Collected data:
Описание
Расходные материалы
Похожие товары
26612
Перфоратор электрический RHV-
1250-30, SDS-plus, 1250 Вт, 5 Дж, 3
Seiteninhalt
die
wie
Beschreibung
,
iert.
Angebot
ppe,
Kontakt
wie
* * *
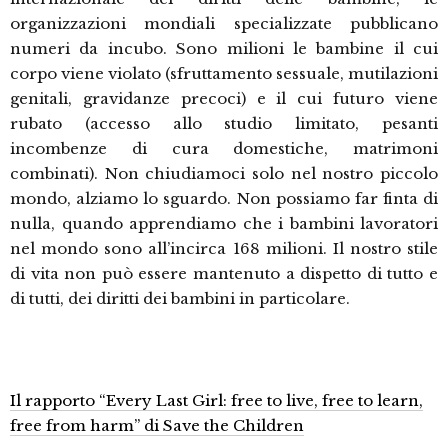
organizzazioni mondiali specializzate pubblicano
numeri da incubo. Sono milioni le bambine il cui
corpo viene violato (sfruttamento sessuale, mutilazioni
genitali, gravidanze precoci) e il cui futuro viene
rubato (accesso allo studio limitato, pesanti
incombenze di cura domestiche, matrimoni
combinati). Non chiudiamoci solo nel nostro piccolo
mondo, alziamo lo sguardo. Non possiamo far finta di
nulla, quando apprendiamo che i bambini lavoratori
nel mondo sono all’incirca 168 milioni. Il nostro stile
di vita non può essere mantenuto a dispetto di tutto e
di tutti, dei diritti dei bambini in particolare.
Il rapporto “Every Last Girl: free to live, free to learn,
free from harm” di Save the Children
==
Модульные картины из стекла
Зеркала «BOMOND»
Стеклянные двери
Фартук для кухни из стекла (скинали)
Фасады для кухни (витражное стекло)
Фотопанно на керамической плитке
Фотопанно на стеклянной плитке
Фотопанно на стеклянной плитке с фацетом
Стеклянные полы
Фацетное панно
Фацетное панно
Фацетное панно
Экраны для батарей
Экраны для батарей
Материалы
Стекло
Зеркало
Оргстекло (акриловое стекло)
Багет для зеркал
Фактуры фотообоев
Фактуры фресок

▶ **Task**
Select the lines from the entries that include the word "плитке".

▶ **Task response**
Фотопанно на керамической плитке
Фотопанно на стеклянной плитке
Фотопанно на стеклянной плитке с фацетом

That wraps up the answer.